The Espionage Act should have been repealed, but instead, it was used against Pfc, Bradley Manning, who used his position in the Army to give access to hundreds of thousands of documents about the Iraq and Afghanistan War to Wikileaks, and then, after being arrested, was horribly mistreated, including total isolation and being stripped naked, outrageous conditions he did not, and no one, deserves!
Manning has now been acquitted of “aiding the enemy” under the Espionage Act language, but still faces many years in prison, when to many, he was a “whistle blower”, who should not be prosecuted and convicted for exposing the secret actions of our government and military in both Iraq and Afghanistan, two highly unpopular wars created by the actions of George W. Bush, Dick Cheney, and Donald Rumsfeld!
The same controversy centers around Edward Snowden, the National Security Agency employee, who shocked the nation by exposing many secrets of the NSA and Central Intelligence Agency, and then fled, first to Hong Kong, and then Russia, and is trying to gain asylum in Latin America, if not Russia.

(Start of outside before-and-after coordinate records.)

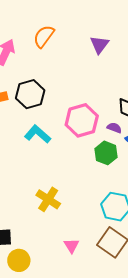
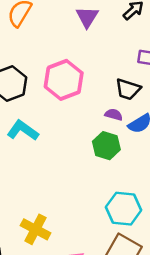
pink hexagon: (82, 120) -> (64, 80), moved
yellow cross: (48, 199) -> (36, 229), moved

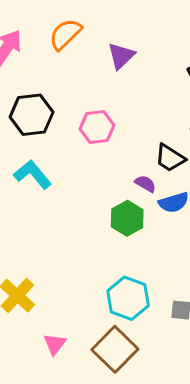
purple triangle: (87, 17) -> (121, 56), moved
pink hexagon: (64, 80) -> (97, 127), size x0.7

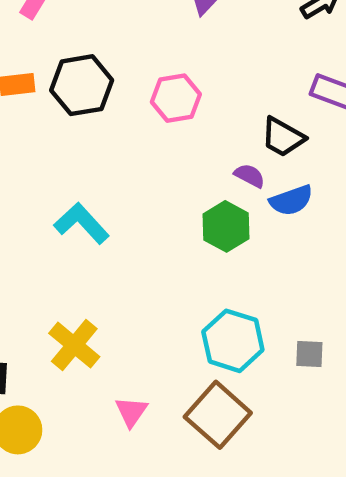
cyan L-shape: (33, 174) -> (81, 223), moved

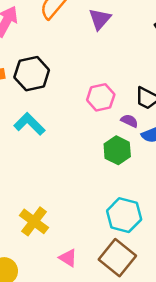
pink hexagon: (176, 98) -> (101, 97), moved
cyan L-shape: (81, 223) -> (29, 124), moved
pink triangle: (131, 412) -> (68, 258), turned -30

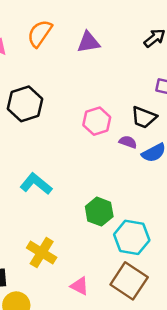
purple triangle: (100, 19) -> (88, 42), turned 45
cyan L-shape: (29, 124) -> (36, 184), moved
green hexagon: (117, 150) -> (99, 212), moved

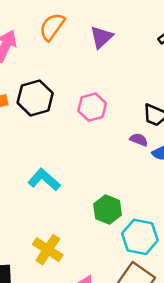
purple triangle: (88, 42) -> (101, 37), turned -35
pink hexagon: (97, 121) -> (92, 107), moved

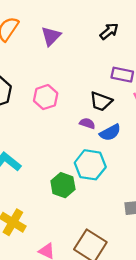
cyan hexagon: (140, 237) -> (90, 165), moved

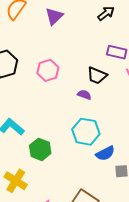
blue semicircle: (110, 132) -> (105, 153), moved
green hexagon: (63, 185) -> (40, 149), moved

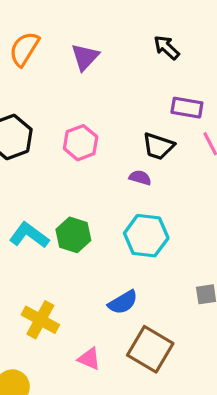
black arrow: (106, 13) -> (166, 48), turned -96
green hexagon: (40, 149) -> (73, 235), moved
blue semicircle: (105, 153) -> (123, 302), moved

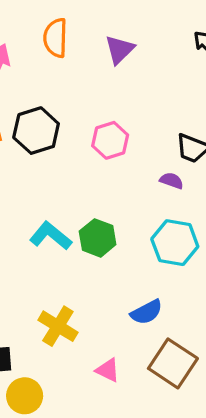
orange semicircle: (24, 49) -> (55, 38), turned -33

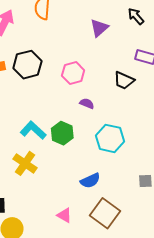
purple triangle: (119, 50) -> (99, 28), moved
purple semicircle: (172, 181) -> (87, 104), moved
yellow cross: (58, 326) -> (25, 163), moved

A majority of the American people see him as a “whistle blower” rather than a spy, and so the issue of how to deal with these two individuals, one military, and one civilian, divides the American people!
Hello Professor,
Allow me to put this same scenario to some different time in history.
What if a Private in the Turkish Army during the First World War, 1915 – 1918, filmed, documented, and then exposed the death march genocide of the Armenians families that were living in Turkey.

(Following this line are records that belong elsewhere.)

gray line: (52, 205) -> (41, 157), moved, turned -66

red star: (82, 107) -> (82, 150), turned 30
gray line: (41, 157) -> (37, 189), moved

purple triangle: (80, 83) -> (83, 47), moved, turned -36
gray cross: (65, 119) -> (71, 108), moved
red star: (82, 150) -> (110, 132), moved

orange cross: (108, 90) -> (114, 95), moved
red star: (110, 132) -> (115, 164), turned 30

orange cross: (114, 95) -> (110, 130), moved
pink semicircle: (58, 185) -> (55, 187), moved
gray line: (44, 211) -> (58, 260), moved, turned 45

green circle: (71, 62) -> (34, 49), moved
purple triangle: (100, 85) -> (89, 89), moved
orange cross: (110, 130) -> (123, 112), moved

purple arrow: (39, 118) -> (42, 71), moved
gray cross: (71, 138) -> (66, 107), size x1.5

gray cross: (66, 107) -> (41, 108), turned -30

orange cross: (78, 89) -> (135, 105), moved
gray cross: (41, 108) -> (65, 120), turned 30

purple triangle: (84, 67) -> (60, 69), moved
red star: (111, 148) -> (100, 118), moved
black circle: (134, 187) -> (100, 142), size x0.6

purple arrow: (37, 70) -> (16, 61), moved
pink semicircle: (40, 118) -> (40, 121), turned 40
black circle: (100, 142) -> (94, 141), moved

What if a young Sargent who was in the German Army and served as a prison guard in the 1940’s. He decided he could not bear the atrocities being brought upon some segments of the population, so he made public all documents and evidence gathered.
Are any of these men traders? Spies? If they were put on trial within their own countries, they would have been serving long prison sentences if not put to death.
But as time passed on….who would be viewed as being morally correct and honored.
Engineer, you make an excellent point here!